[HOW TO COMPLETE THIS TASK] Lines below containing the word "mais" should be copied out.

[INFORMATION SUPPLIED]
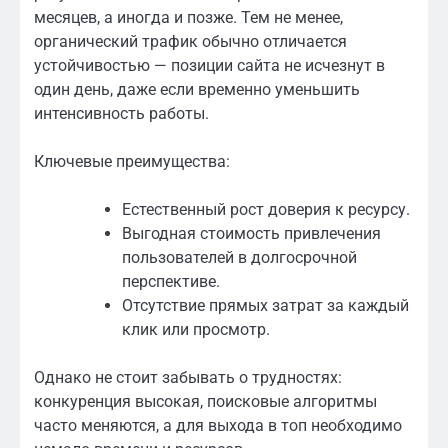
месяцев, а иногда и позже. Тем не менее,
органический трафик обычно отличается
устойчивостью — позиции сайта не исчезнут в
один день, даже если временно уменьшить
интенсивность работы.
Ключевые преимущества:
Естественный рост доверия к ресурсу.
Выгодная стоимость привлечения
пользователей в долгосрочной
перспективе.
Отсутствие прямых затрат за каждый
клик или просмотр.
Однако не стоит забывать о трудностях:
конкуренция высокая, поисковые алгоритмы
часто меняются, а для выхода в топ необходимо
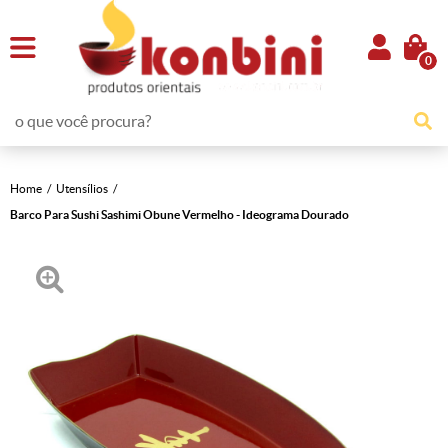
0
Home
Utensílios
Barco Para Sushi Sashimi Obune Vermelho - Ideograma Dourado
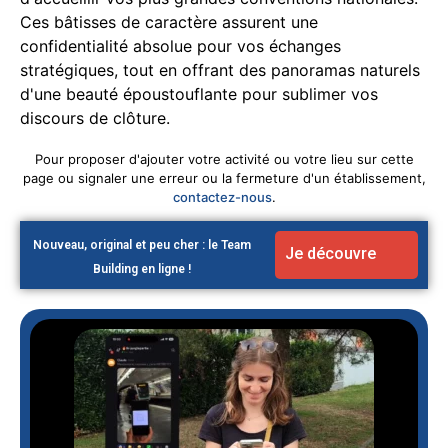
Ces bâtisses de caractère assurent une
confidentialité absolue pour vos échanges
stratégiques, tout en offrant des panoramas naturels
d'une beauté époustouflante pour sublimer vos
discours de clôture.
Pour proposer d'ajouter votre activité ou votre lieu sur cette
page ou signaler une erreur ou la fermeture d'un établissement,
contactez-nous
.
Nouveau, original et peu cher : le Team
Je découvre
Building en ligne !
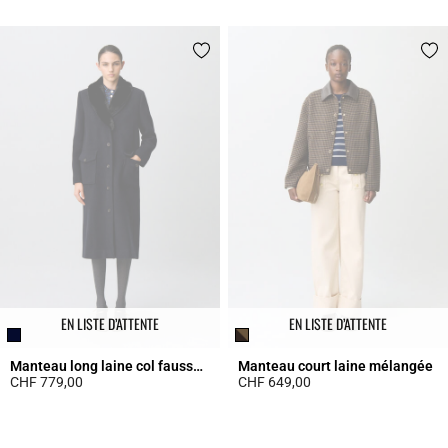
4.9 out of 5 Customer Rating
4.4 out of 5 Customer Rating
EN LISTE D’ATTENTE
EN LISTE D’ATTENTE
Manteau long laine col fausse fourrure
Manteau court laine mélangée
CHF 779,00
CHF 649,00
3.9 out of 5 Customer Rating
4.2 out of 5 Customer Rating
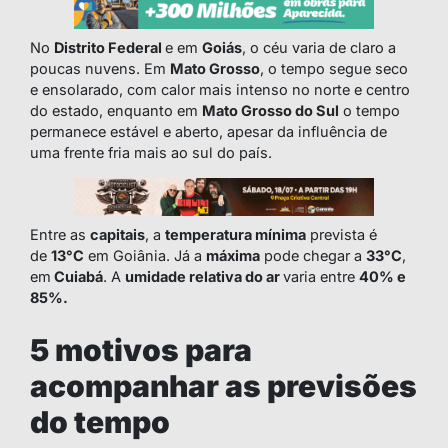
No
Distrito Federal
e em
Goiás
, o céu varia de claro a
poucas nuvens. Em
Mato Grosso
, o tempo segue seco
e ensolarado, com calor mais intenso no norte e centro
do estado, enquanto em
Mato Grosso do Sul
o tempo
permanece estável e aberto, apesar da influência de
uma frente fria mais ao sul do país.
Entre as
capitais
, a
temperatura mínima
prevista é
de
13°C
em Goiânia. Já a
máxima
pode chegar a
33
°C
,
em
Cuiabá
. A
umidade relativa do ar
varia entre
40% e
85%.
5 motivos para
acompanhar as previsões
do tempo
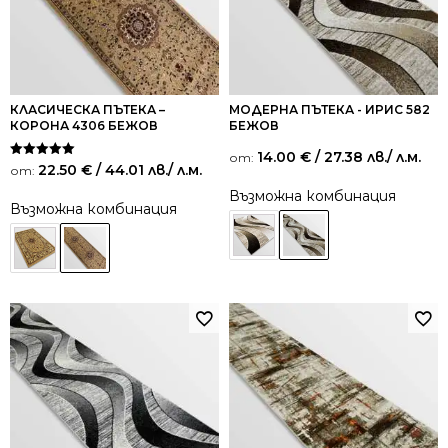
КЛАСИЧЕСКА ПЪТЕКА –
МОДЕРНА ПЪТЕКА - ИРИС 582
КОРОНА 4306 БЕЖОВ
БЕЖОВ
14.00
€
/ 27.38 лв.
/ л.м.
от:
Оценено на
22.50
€
/ 44.01 лв.
/ л.м.
от:
5.00
от 5
Възможна комбинация
Възможна комбинация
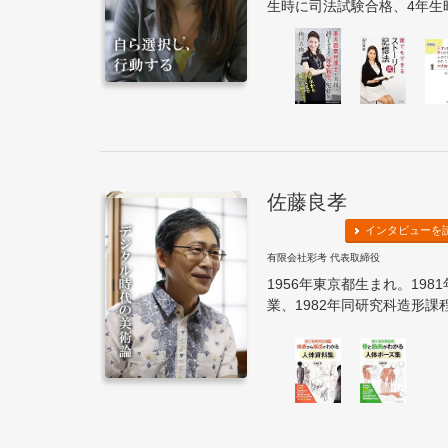
生時に司法試験合格、4年生時
佐藤良孝
インタビューを
有限会社彩考 代表取締役
1956年東京都生まれ。19
業、1982年同研究科造形課程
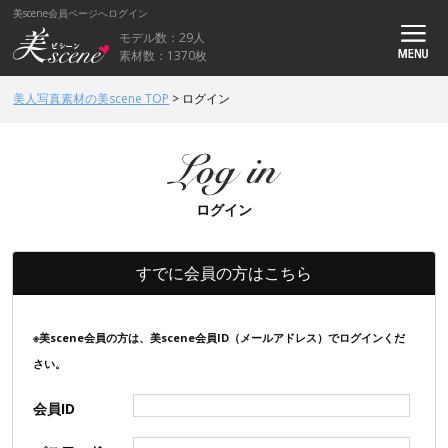
美scene会員ページへログイン
モデル数：29人
素材数：1370枚
美人写真素材の美scene TOP
>
ログイン
ログイン
すでに会員の方はこちら
※美scene会員の方は、美scene会員ID（メールアドレス）でログインくだ
さい。
会員ID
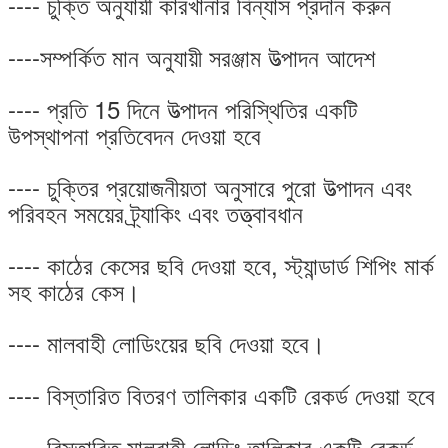
---- চুক্তি অনুযায়ী কারখানার বিন্যাস প্রদান করুন
----সম্পর্কিত মান অনুযায়ী সরঞ্জাম উত্পাদন আদেশ
---- প্রতি 15 দিনে উত্পাদন পরিস্থিতির একটি
উপস্থাপনা প্রতিবেদন দেওয়া হবে
---- চুক্তির প্রয়োজনীয়তা অনুসারে পুরো উত্পাদন এবং
পরিবহন সময়ের ট্র্যাকিং এবং তত্ত্বাবধান
---- কাঠের কেসের ছবি দেওয়া হবে, স্ট্যান্ডার্ড শিপিং মার্ক
সহ কাঠের কেস।
---- মালবাহী লোডিংয়ের ছবি দেওয়া হবে।
---- বিস্তারিত বিতরণ তালিকার একটি রেকর্ড দেওয়া হবে
---- বিস্তারিত মালবাহী লোডিং তালিকার একটি রেকর্ড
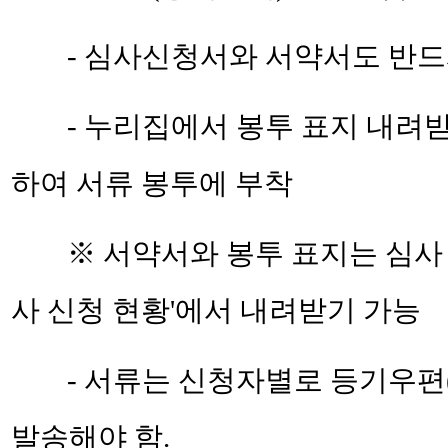
- 심사신청서와 서약서도 반드
- 누리집에서 봉투 표지 내려
하여 서류 봉투에 부착
※ 서약서와 봉투 표지는 심사 신
사 신청 현황'에서 내려받기 가능
- 서류는 신청자별로 등기우편
발송해야 함.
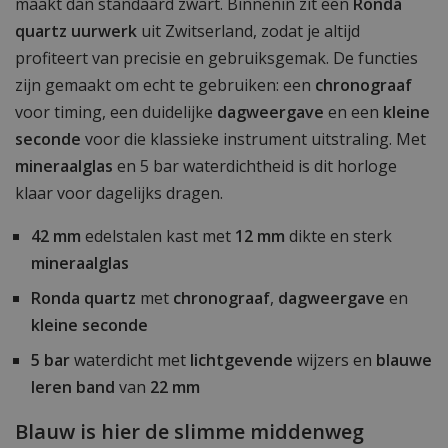
maakt dan standaard zwart. Binnenin zit een
Ronda
quartz uurwerk
uit Zwitserland, zodat je altijd
profiteert van precisie en gebruiksgemak. De functies
zijn gemaakt om echt te gebruiken: een
chronograaf
voor timing, een duidelijke
dagweergave
en een
kleine
seconde
voor die klassieke instrument uitstraling. Met
mineraalglas
en 5 bar waterdichtheid is dit horloge
klaar voor dagelijks dragen.
42 mm
edelstalen kast met
12 mm
dikte en sterk
mineraalglas
Ronda
quartz
met
chronograaf
,
dagweergave
en
kleine seconde
5 bar
waterdicht met
lichtgevende
wijzers en
blauwe
leren band
van
22 mm
Blauw is hier de slimme middenweg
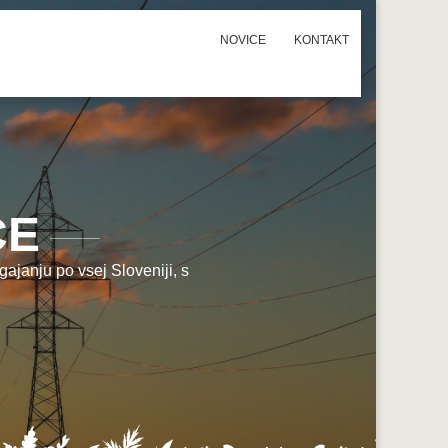
NOVICE
KONTAKT
CE
ajanju po vsej Sloveniji, s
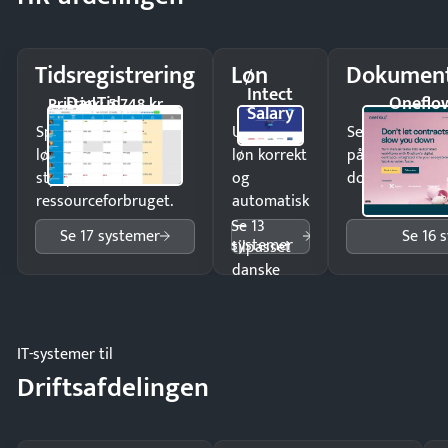
Tidsregistrering
Løn
Dokument
Intect
DanTid
Oneflo
Pristjek: 5.748 kr
Salary
Spar tid på
Udbetal
Send kontrakter
lønberegning og få
løn korrekt
på minutter o
styr på
og
dokumenter.
ressourceforbruget.
automatisk
—
Se 13
Se 17 systemer
Se 16 
systemer
tilpasset
danske
regler.
IT-systemer til
Driftsafdelingen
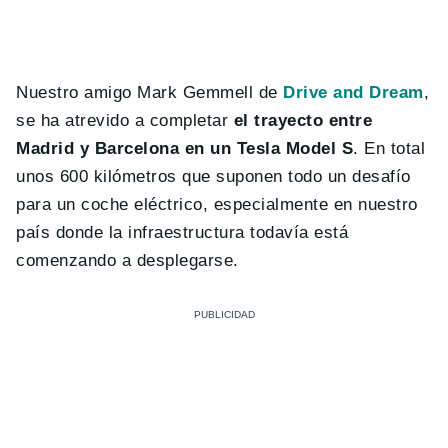
Nuestro amigo Mark Gemmell de
Drive and Dream
,
se ha atrevido a completar
el trayecto entre
Madrid y Barcelona en un Tesla Model S
. En total
unos 600 kilómetros que suponen todo un desafío
para un coche eléctrico, especialmente en nuestro
país donde la infraestructura todavía está
comenzando a desplegarse.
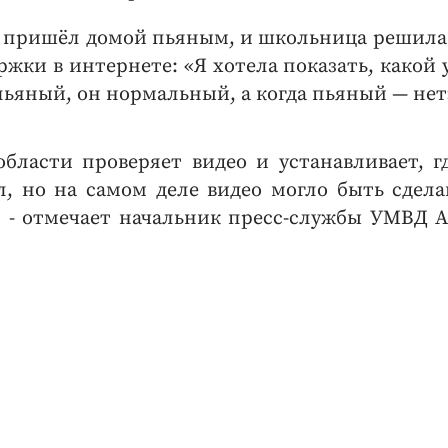
а пришёл домой пьяным, и школьница решила
ржки в интернете: «Я хотела показать, какой 
 пьяный, он нормальный, а когда пьяный — не
бласти проверяет видео и устанавливает, г
л, но на самом деле видео могло быть сдела
», - отмечает начальник пресс-службы УМВД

[SOLUTION FOR THIS TASK]
e ensolarado, com calor mais intenso no norte e centro
uma frente fria mais ao sul do país.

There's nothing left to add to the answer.